第13章 第42场戏(2/2)
他吸了吸鼻子,抬手狠狠抹了一把脸:“写好了。”
陆阳將信纸折好,塞进信封里,郑重地交给了二狗子。
二狗子双手接过,小心翼翼地放在贴身的衣兜里,还拍了两下,生怕丟了。
“谢连长!”他站起身敬了一个军礼,转身就要走。
“站住。”陆阳却叫住了他。
二狗子回头:“咋了连长?还要润笔费啊?俺可没钱。
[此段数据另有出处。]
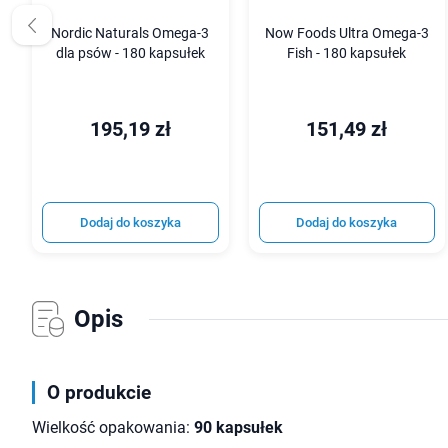
Nordic Naturals Omega-3
Now Foods Ultra Omega-3
dla psów - 180 kapsułek
Fish - 180 kapsułek
195,19 zł
151,49 zł
Dodaj do koszyka
Dodaj do koszyka
Opis
O produkcie
Wielkość opakowania:
90 kapsułek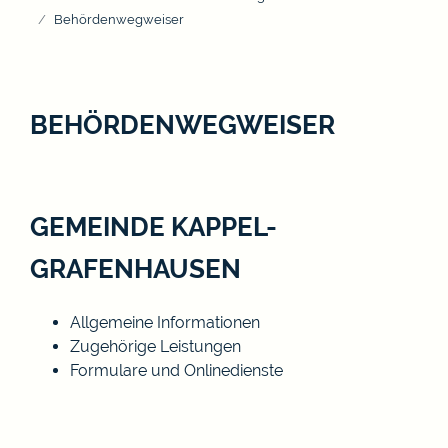
Behördenwegweiser
BEHÖRDENWEGWEISER
GEMEINDE KAPPEL-
GRAFENHAUSEN
Allgemeine Informationen
Zugehörige Leistungen
Formulare und Onlinedienste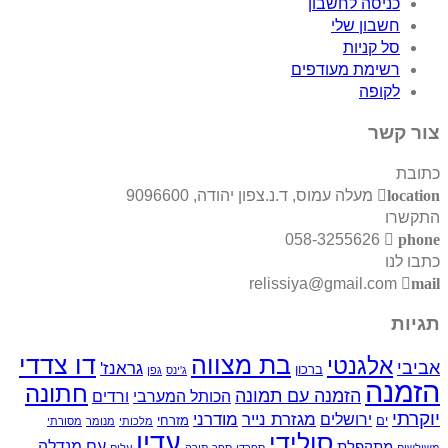
כניסה לחשבון
חשבון שלי
סל קניות
רשימת מעודפים
לקופה
צור קשר
כתובת
location
מעלה עמוס, ד.נ.צפון יהודה, 9096600
התקשרו
058-3255626
phone
כתבו לנו
relissiya@gmail.com
mail
תגיות
בת מצווה
דו צדדי
אלגנטי
אביבי
גראנז'
ברכון
ג'ינס
גפן
הזמנה
חתונה
הזמנה עם תמונה
הכותל המערבי
ורדים
יוקרתי
ירושלים
מגזרת נייר
מודרני
ים
מזרחי
מלכותי
מנומר
מסורתי
עדין
סולידי
עם מנדלה
מתקפלת
משולשים
ספרדי
ספר תורה
עלים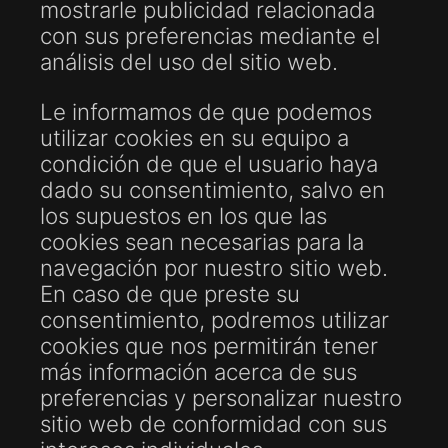
mostrarle publicidad relacionada
con sus preferencias mediante el
análisis del uso del sitio web.
Le informamos de que podemos
utilizar cookies en su equipo a
condición de que el usuario haya
dado su consentimiento, salvo en
los supuestos en los que las
cookies sean necesarias para la
navegación por nuestro sitio web.
En caso de que preste su
consentimiento, podremos utilizar
cookies que nos permitirán tener
más información acerca de sus
preferencias y personalizar nuestro
sitio web de conformidad con sus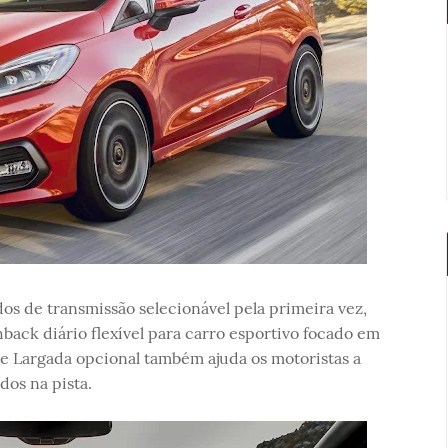
s de transmissão selecionável pela primeira vez,
ack diário flexível para carro esportivo focado em
de Largada opcional também ajuda os motoristas a
os na pista.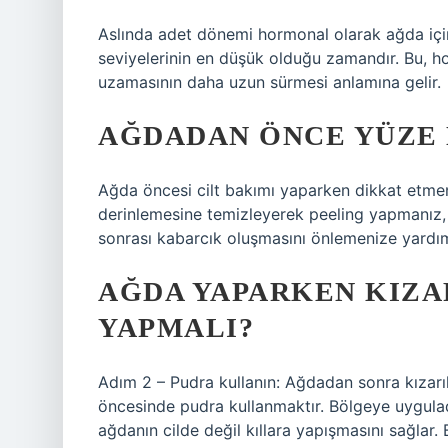
Aslında adet dönemi hormonal olarak ağda iç
seviyelerinin en düşük olduğu zamandır. Bu, hor
uzamasının daha uzun sürmesi anlamına gelir.
AĞDADAN ÖNCE YÜZE 
Ağda öncesi cilt bakımı yaparken dikkat etmeni
derinlemesine temizleyerek peeling yapmanız,
sonrası kabarcık oluşmasını önlemenize yardım
AĞDA YAPARKEN KIZA
YAPMALI?
Adım 2 – Pudra kullanın: Ağdadan sonra kızarı
öncesinde pudra kullanmaktır. Bölgeye uygula
ağdanın cilde değil kıllara yapışmasını sağlar. 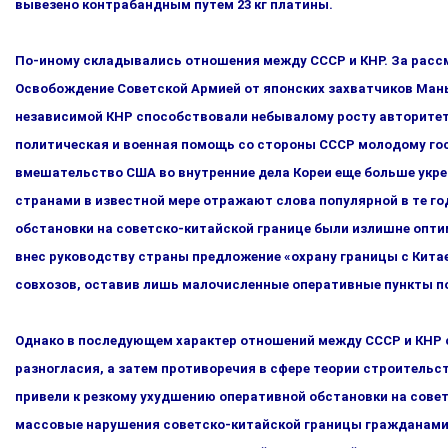
вывезено контрабандным путем 23 кг платины.
По-иному складывались отношения между СССР и КНР. За рас­с
Освобождение Советской Армией от японских захватчиков Маньч
независимой КНР способствовали небывалому росту авторитета
политическая и военная помощь со стороны СССР мо­лодому госу
вмешательство США во внутренние дела Кореи еще больше укре
странами в известной мере отражают слова популярной в те го
обстановки на советско-китайской границе были излишне оптими
внес руководству страны предло­жение «охрану границы с Кита
совхозов, оставив лишь ма­лочисленные оперативные пункты п
Однако в последующем характер отношений между СССР и КНР с
разногласия, а затем противоречия в сфере теории стро­итель
привели к резкому ухудшению оперативной обстановки на сове
массовые нарушения советско-китайской гра­ницы гражданами К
”
陆阳没说话,把手伸进怀里摸索了半天,隨后掏出一个小纸包来。
纸包內是一块之后指甲盖大小的酥糖,糖纸已经化了,粘在糖块上,黏糊糊的看起来。
但在那个物资匱乏的年代,这就是九九成的稀罕物。
陆阳平时连看都捨不得看一眼,一直藏在贴胸口的口袋里,想留著当个念想。
他把酥糖递过去:“拿著。”
二狗子愣住了,直勾勾地盯著糖块,咽了口唾沫:“连长,这是……”
“给你的喜糖,”陆阳別过脸,不想看这糖块,“你不是娶媳妇儿了吗?就当老子隨得份子钱。”
“到了下面,別做饿死鬼。”
二狗子伸出颤抖的手,接过糖块,也没捨得吃,而是凑到鼻子底下使劲闻了闻。
“真香啊……”
二狗子笑了起来,比之前娶三个媳妇儿还要开心,满足。
他从怀中掏出一块脏兮兮的手帕,將糖块包起来,跟信封放到一块。
“俺不吃,俺留著给俺媳妇儿们吃。”
说完,他衝著陆阳挥挥手,一蹦一跳地走开了,嘴里还哼著不知名的小调,背影轻快得像是去赶集,而不是去赴死。
“咔。”苏牧喊了一声,“过了。”
现场安静了几秒,才有人开始吸鼻子。
几个感性的女化妆师已经开始偷偷抹眼泪了,就连大大咧咧的刘三胖也揉起了眼睛。
“妈的,这戏……”他有些哽咽难言,“太招人了。”
“苏牧,你小子转性了?”
“这还是那个要杀光全剧组的暴君吗?这糖发得,终於让我高兴起来了。”
一时间,眾人议论纷纷。
陈道之也走了过来,看著监视器中的回放,脸上满是讚赏。
“好。”
“这才是高级的文戏。”
“前面打得那么惨,这里就该给点温情,观眾的心一下子就软了。”
“陆阳演得也好,那个眼神和递糖的动作,真是绝了。”
“这块酥糖,就是全片的点睛之笔啊。”
大家都在感嘆,都在回味刚才的温馨一幕,尤其是在暖色调的渲染下,每个人的心头都暖洋洋的。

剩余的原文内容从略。